Figure 2.

The simplified dynamic outcomes of sexual conflict between SFPs and their receptors in females, based on data adapted from the predictions of Parker (1979) and Hayashi et al. (2007). In this case, sexually antagonistic coevolution is occurring between different loci in males and females, each with two alleles. The frequency of the initial most frequent allele for each of the loci in males (blue) versus females (red) is shown. (A) A continuous coevolutionary chase, in which the frequency of the female allele tracks that of the male, with no underlying pattern, through time. (B) Cyclic coevolution, in which the female allele frequency tracks that of the male, with the coevolution having a cyclical pattern through time. (C) Evolution toward an equilibrium, in which the frequency of the female allele tracks that of the male toward a stable invariant frequency. (D) Differentiation in female, but not male allele frequency (an example of Buridan’s ass).

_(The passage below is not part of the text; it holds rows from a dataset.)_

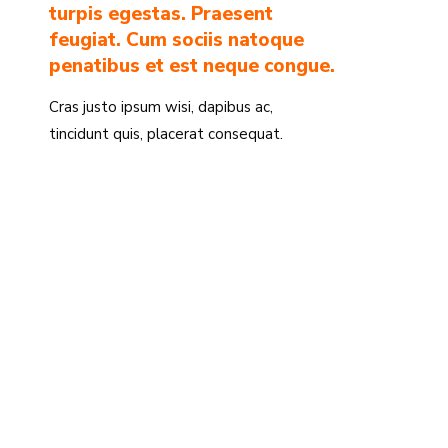
turpis egestas. Praesent
feugiat. Cum sociis natoque
penatibus et est neque congue.
Cras justo ipsum wisi, dapibus ac,
tincidunt quis, placerat consequat.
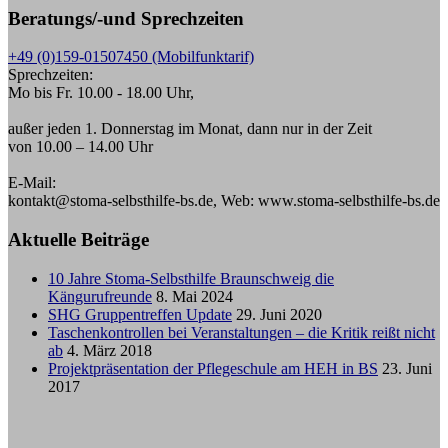
Beratungs/-und Sprechzeiten
+49 (0)159-01507450 (Mobilfunktarif)
Sprechzeiten:
Mo bis Fr. 10.00 - 18.00 Uhr,
außer jeden 1. Donnerstag im Monat, dann nur in der Zeit
von 10.00 – 14.00 Uhr
E-Mail:
kontakt@stoma-selbsthilfe-bs.de, Web: www.stoma-selbsthilfe-bs.de
Aktuelle Beiträge
10 Jahre Stoma-Selbsthilfe Braunschweig die
Kängurufreunde
8. Mai 2024
SHG Gruppentreffen Update
29. Juni 2020
Taschenkontrollen bei Veranstaltungen – die Kritik reißt nicht
ab
4. März 2018
Projektpräsentation der Pflegeschule am HEH in BS
23. Juni
2017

Here, the frequency of the major male allele continues to fluctuate through time, but that of the female, though initially tracking that of the male, diverges and in this case significantly decreases in frequency. Therefore, the coevolution has led to divergence in the frequencies of the two female alleles. (E) Differentiation in male and female allele frequencies. The frequency of the major male and female alleles initially show coevolutionary fluctuations; however, over time there is divergence in the frequency of both male and female alleles, with, in this case, the initial major allele in males becoming more frequent and that of the female becoming less so. Therefore, the initial coevolution has led to divergence in the frequencies of the two male and the two female alleles.